As the rain pours down on the Newcastle United Foundation building, there are smiles galore on the 4G pitch on the roof, as a range of football sessions run throughout the day.
One of those smiles belong to Foundation staff member Josh Banyard, who unbeknown to him will be presented with the Premier League Community Captain award.
It is a befitting honour for Josh as the award recognises some of the extraordinary work he has conducted throughout his time at the Foundation, including a 273-mile charity walk from Wembley Stadium to St James' Park over five days.
The walk raised money for the Foundation and particularly its "Be A Game Changer", a programme which is very close to his heart as he credits it for saving his life.
"My mental health has been bad since I was a teenager," he says. "At first it was more depressions and anxieties, which I thought was natural...but as I grew older it grew into more in-depth versions of depression."
Josh speaks openly about how he dealt with suicidal feelings and thoughts on multiple occasions, and how his love for Newcastle United and then the club's Foundation kept him going.

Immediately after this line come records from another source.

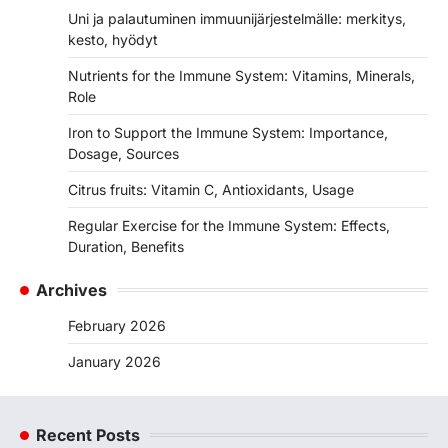
Uni ja palautuminen immuunijärjestelmälle: merkitys,
kesto, hyödyt
Nutrients for the Immune System: Vitamins, Minerals,
Role
Iron to Support the Immune System: Importance,
Dosage, Sources
Citrus fruits: Vitamin C, Antioxidants, Usage
Regular Exercise for the Immune System: Effects,
Duration, Benefits
Archives
February 2026
January 2026
Recent Posts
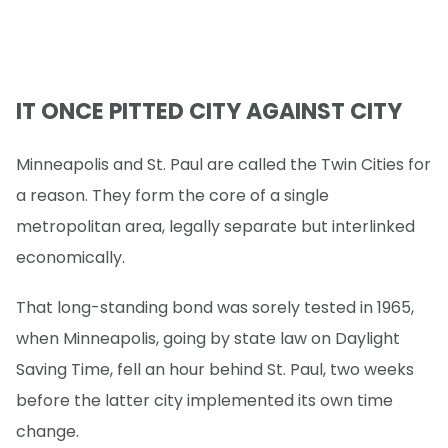
IT ONCE PITTED CITY AGAINST CITY
Minneapolis and St. Paul are called the Twin Cities for
a reason. They form the core of a single
metropolitan area, legally separate but interlinked
economically.
That long-standing bond was sorely tested in 1965,
when Minneapolis, going by state law on Daylight
Saving Time, fell an hour behind St. Paul, two weeks
before the latter city implemented its own time
change.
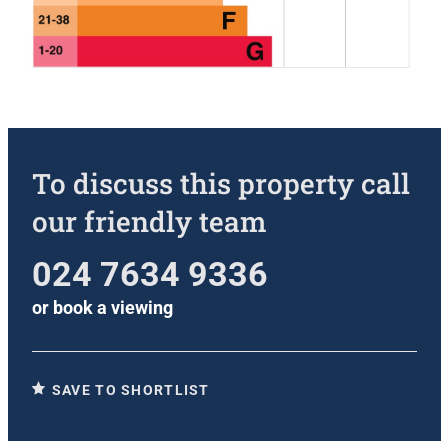
To discuss this property call
our friendly team
024 7634 9336
or
book a viewing
SAVE TO SHORTLIST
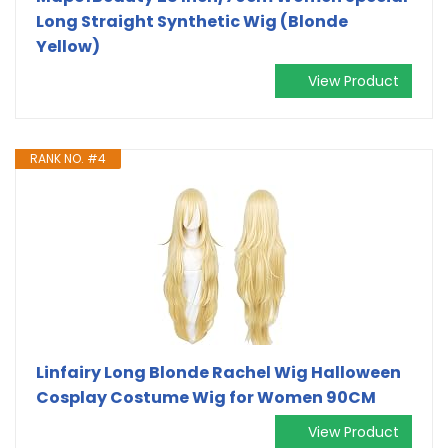
Long Straight Synthetic Wig (Blonde
Yellow)
View Product
RANK NO. #4
Linfairy Long Blonde Rachel Wig Halloween
Cosplay Costume Wig for Women 90CM
View Product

"I was lucky to fall into the programmes I ended up falling into but without that club, set-up, the fans and the friends I had met through the team, I wouldn't be sitting here today."
Josh specifically praises the Be a Game Changer programme, an initiative designed to get men speaking openly about their emotions and feelings.
This is especially important in the North East where male suicide rates are the highest in England and Wales, showing the urgency of addressing mental health.
"Without their support, guidance, love - I wouldn't be here," says Banyard. "Suicide was on the forefront of my mind and I didn't want to be here."
Having experienced the love and support from the Foundation at his lowest point, it seems fitting that now a large part of Josh's focus is on giving back to his community by supporting others in the way he was.
While he recognises that mental health is a continual work in progress, he is feeling better and cherishes his position at the Foundation to be able to be the difference.
When discussing Josh with others at the Foundation - they have nothing but positive words to say.
Colleague and friend Thomas Graham tells of how Josh's story has inspired him in both his work and personal life to help influence change. He is far from the only one thinking this.
When I ask others in the Foundation to describe Josh, words such as "legendary", "incredible" and "passionate" are used. But for others, words don't do Banyard's personality justice.
As my conversation with Josh draws towards an end, we naturally discuss football, as well as delving into his journey into following Newcastle and how he's feeling for the club's prospects this season.
It is clear to see how much the area, the team, the Foundation have done for him, and his recognition as Community Captain symbolises how he has grown into exactly the person he needed and now others need.